The plot runs like this. Even as the modern world reels under the assault mounted by terror organisations, no one has the slightest idea that things are about to get infinitely worse. The horror begins with undead Talibanis who bite others and begin to spread the evil. Very quickly the terror spreads to all parts of the world and governments quake and tumble as life and humanity become the first casualties.
Five unlikely people, including a US Navy Seal, an elderly history professor, a 17-year old school boy, a 15-year old girl and her 3-year-old brother, are thrown together in their quest to keep themselves alive and find succour.
When they find out that the child is immune to the madness, they decide that he must be saved as he is the only chance that the world has. They begin a journey to a place in Ladakh in the Himalayas that promises to offer safety.
Along the way, they meet many dangers, human and inhuman, and it takes the four grownups every ounce of energy and courage they have to fight against these dangers.
The pace of the book never faltered for me. I was so carried away that I even managed to break my 15-year self-imposed ban of never reading in a moving vehicle. I just had to learn what was going to happen next and how this completely unlike group of characters would succeed in outrunning the nightmare that threatened to catch up with them.

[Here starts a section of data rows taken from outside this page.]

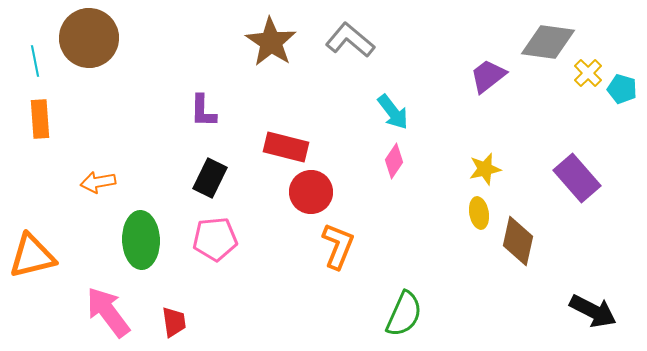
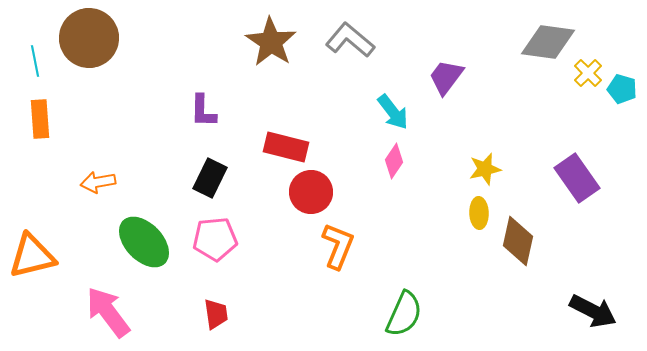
purple trapezoid: moved 42 px left, 1 px down; rotated 15 degrees counterclockwise
purple rectangle: rotated 6 degrees clockwise
yellow ellipse: rotated 8 degrees clockwise
green ellipse: moved 3 px right, 2 px down; rotated 42 degrees counterclockwise
red trapezoid: moved 42 px right, 8 px up
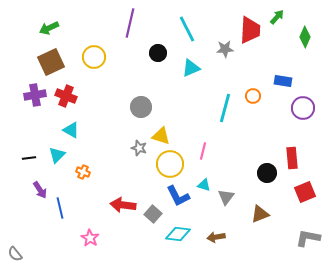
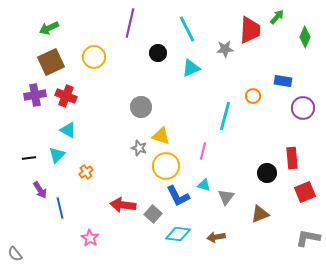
cyan line at (225, 108): moved 8 px down
cyan triangle at (71, 130): moved 3 px left
yellow circle at (170, 164): moved 4 px left, 2 px down
orange cross at (83, 172): moved 3 px right; rotated 32 degrees clockwise
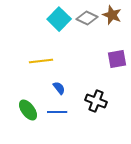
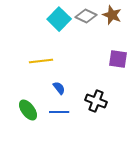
gray diamond: moved 1 px left, 2 px up
purple square: moved 1 px right; rotated 18 degrees clockwise
blue line: moved 2 px right
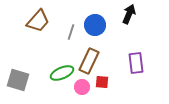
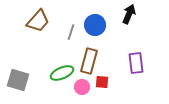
brown rectangle: rotated 10 degrees counterclockwise
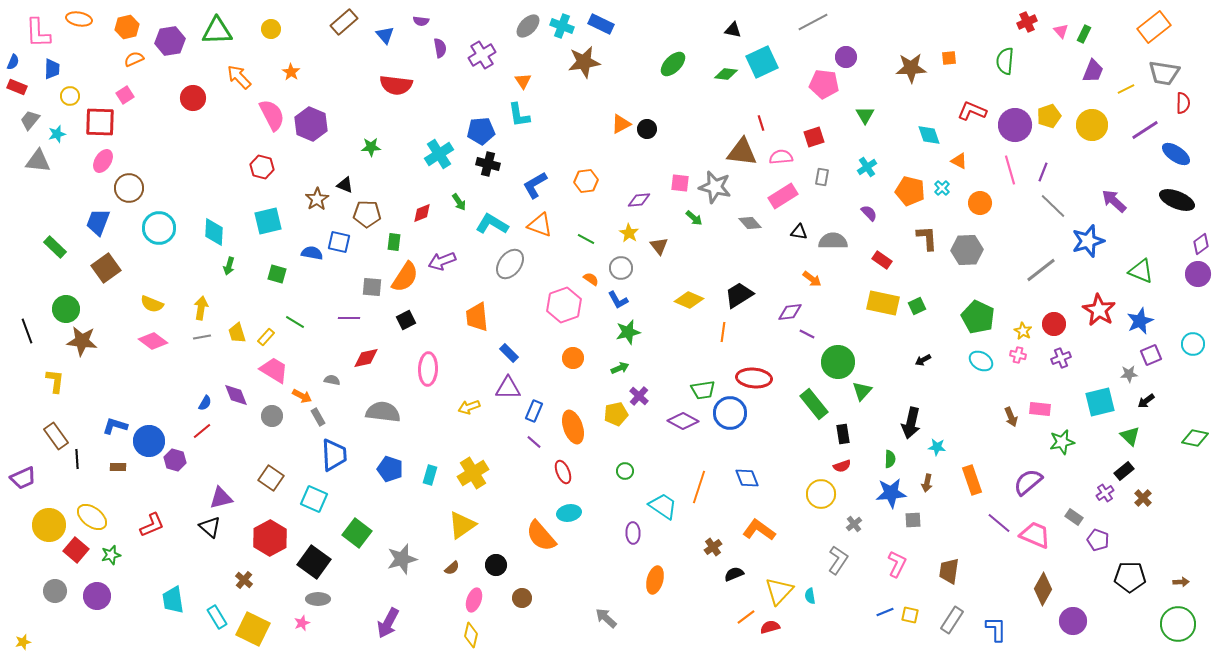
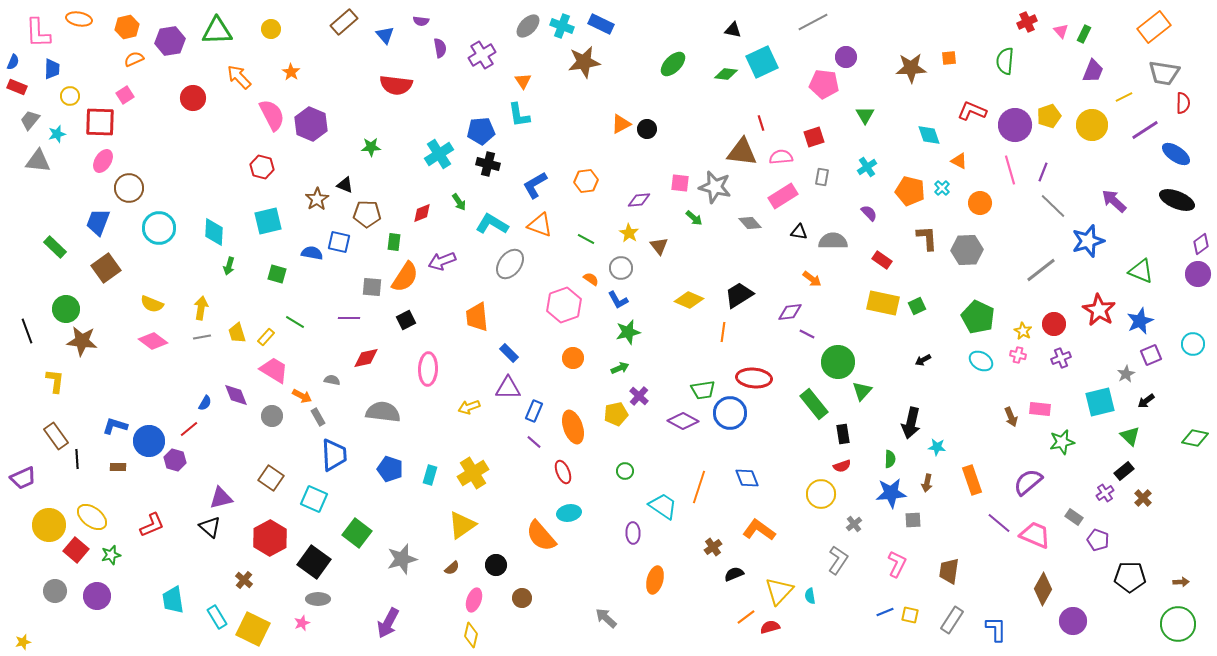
yellow line at (1126, 89): moved 2 px left, 8 px down
gray star at (1129, 374): moved 3 px left; rotated 24 degrees counterclockwise
red line at (202, 431): moved 13 px left, 2 px up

The characters are interesting, with credible back stories. The young hero, Mayukh, begins the journey as an unwilling one. Consumed by guilt at never having proved himself a responsible son to his parents, he learns to find reserves of strength within himself. It helps that he was trained to shoot by his bureaucrat father.
The sense of the futility of fighting against an enemy that never tires, but gets stronger by the moment, even as their own defences are steadily getting used up and giving way to fatigue overpowers the reader.
To Dhar’s credit, the budding romance is kept low-key, as it ought to be between two youngsters who besides experiencing the emotion called Love for the very first time are also grappling with an extreme peril. One that has destroyed the world as we know it, and led to chaos.
This book is written for young adults, but no matter what your age, don’t let that stop you from picking it up and reading it cover to cover.